Comment, dès lors, réussir à ne pas se défiler ? Danse contemporaine mode d’emploi de notre confrère
Philippe Noisette constitue assurément l’une des réponses fiables possibles. Coutumier du spectacle vivant,
journaliste et critique de danse, il signe ici un manuel à faire figurer en excellente place au rayon danse de
toute bibliothèque personnelle dûment constituée.
Conçu, comme l’indique son titre, comme une sorte de guide éclairant, il permet à tout un chacun, quelles que
soient les références dont on dispose, de voyager à travers la danse contemporaine, d’en saisir de multiples
méandres.
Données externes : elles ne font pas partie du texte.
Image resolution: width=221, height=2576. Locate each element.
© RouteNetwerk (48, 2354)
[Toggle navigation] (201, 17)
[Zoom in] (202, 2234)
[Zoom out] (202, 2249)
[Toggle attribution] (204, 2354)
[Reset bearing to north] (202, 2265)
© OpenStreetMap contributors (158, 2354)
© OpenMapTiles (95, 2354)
Divisé en plusieurs chapitres, parties et sous-parties autonomes, dont une liste de dates-clés ainsi
que trente portraits de chorégraphes, cet opus fait le pari de l’interactivité en impliquant le lectorat et en
s’adressant à lui sous une forme originale. Extraits : "Ne dites plus la danse est élististe", ou "Ne dites plus les
danseurs contemporains ne sont pas gracieux", ou encore "Si par goût vous préférez le néo-classique".
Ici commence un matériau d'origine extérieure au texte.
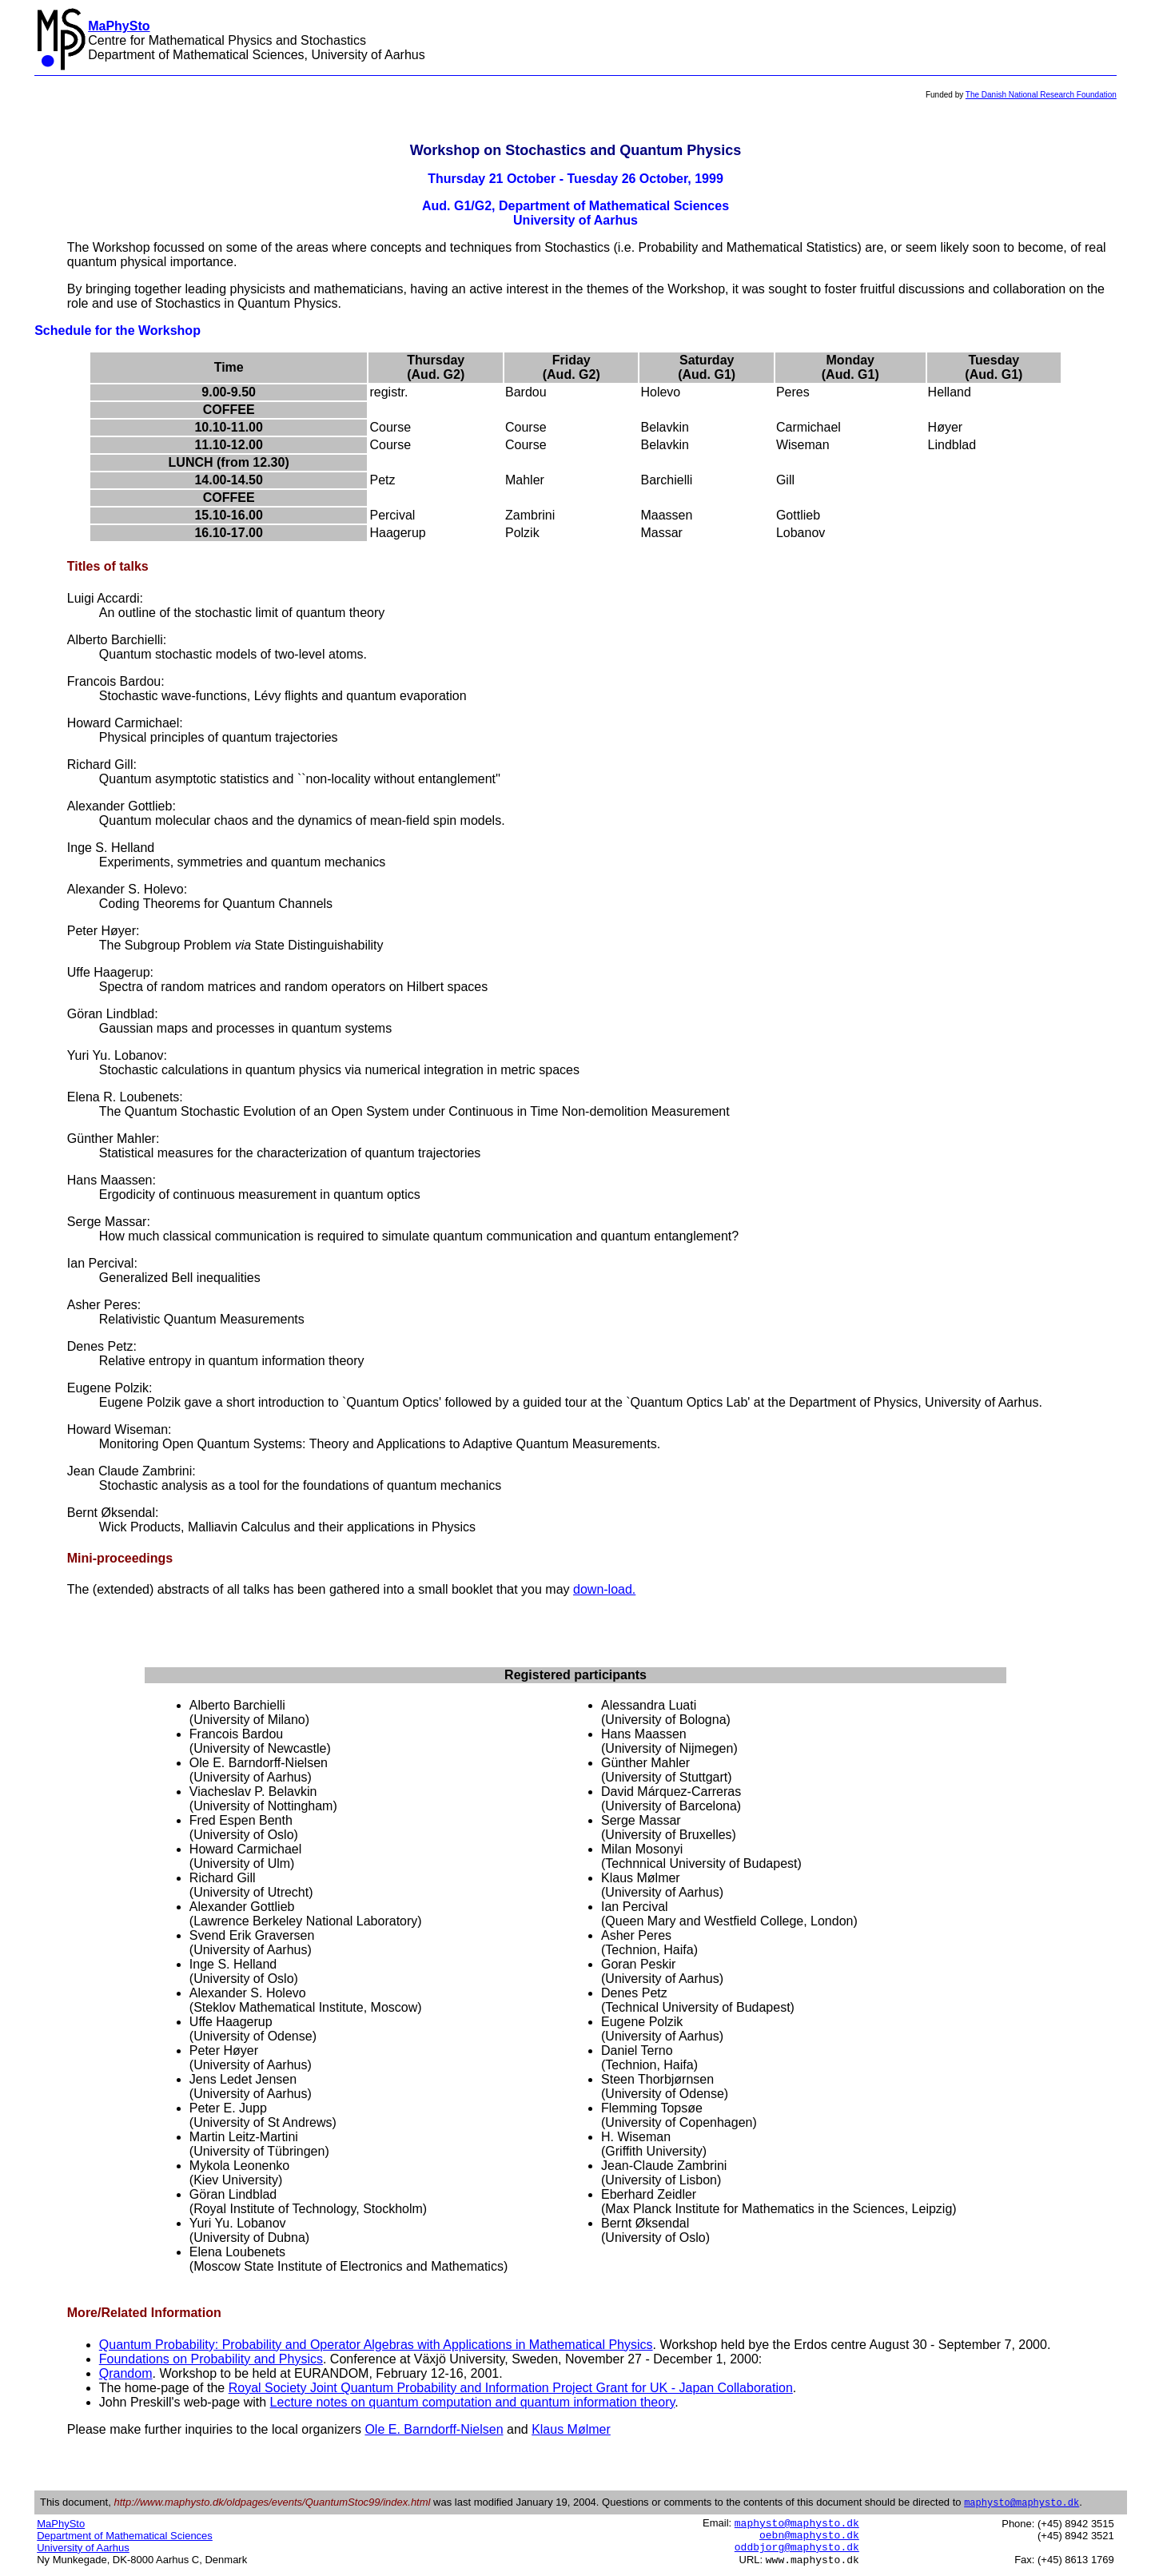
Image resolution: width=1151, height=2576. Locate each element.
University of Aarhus (83, 2548)
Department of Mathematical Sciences (125, 2536)
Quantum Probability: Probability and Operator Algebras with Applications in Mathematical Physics (376, 2344)
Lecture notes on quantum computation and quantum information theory (472, 2402)
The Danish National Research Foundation (1041, 94)
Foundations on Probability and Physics (211, 2359)
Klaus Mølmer (571, 2429)
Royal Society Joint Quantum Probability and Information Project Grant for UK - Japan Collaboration (511, 2388)
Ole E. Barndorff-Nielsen (433, 2429)
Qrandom (126, 2373)
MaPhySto (61, 2524)
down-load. (604, 1589)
"Les danses urbaines ont gagné de sacrés galons"
Reste à savoir ce que l’auteur entend au juste par danse contemporaine, terme dont les acceptations peuvent
être mouvantes, voire parfois partiales, dans ce que l’on y range ou pas. C’est là que le bât aurait tendance à
blesser un petit peu. À savoir dans quelques-unes des options et occurrences, que l’on perçoit subjectives,
prises par Philippe Noisette. D’aucuns pourraient, en effet, s’interroger sur certains des choix artistiques et
rédactionnels opérés.
Il en est ainsi de la place, trop minorée, accordée ici au hip-hop, genre chorégraphique plus que contemporain
dont l’écriture et le vocabulaire sont éminemment dansants. À cet égard, l’inconscient et le regard très
"contemporanistes" de l’auteur semblent parler d’eux-mêmes quand il évoque maladroitement une danse "qui
se veut majeure" ou quand il nous fait savoir que "les danses urbaines ont gagné de sacrés galons en
intégrant la distribution de réussites contemporaines". Des galons dont on pourrait comprendre qu’ils
n’incomberaient pas au genre hip-hop lui-même mais résulteraient de sa seule adoption volontariste par des
chorégraphes de danse contemporaine.
Et que penser quand il indique que telle pièce, toute récente, "prouve que le hip-hop a bel et bien sa place
dans les théâtres" ? Sauf interprétation erronée, la question se poserait donc, encore et toujours, en 2010 ?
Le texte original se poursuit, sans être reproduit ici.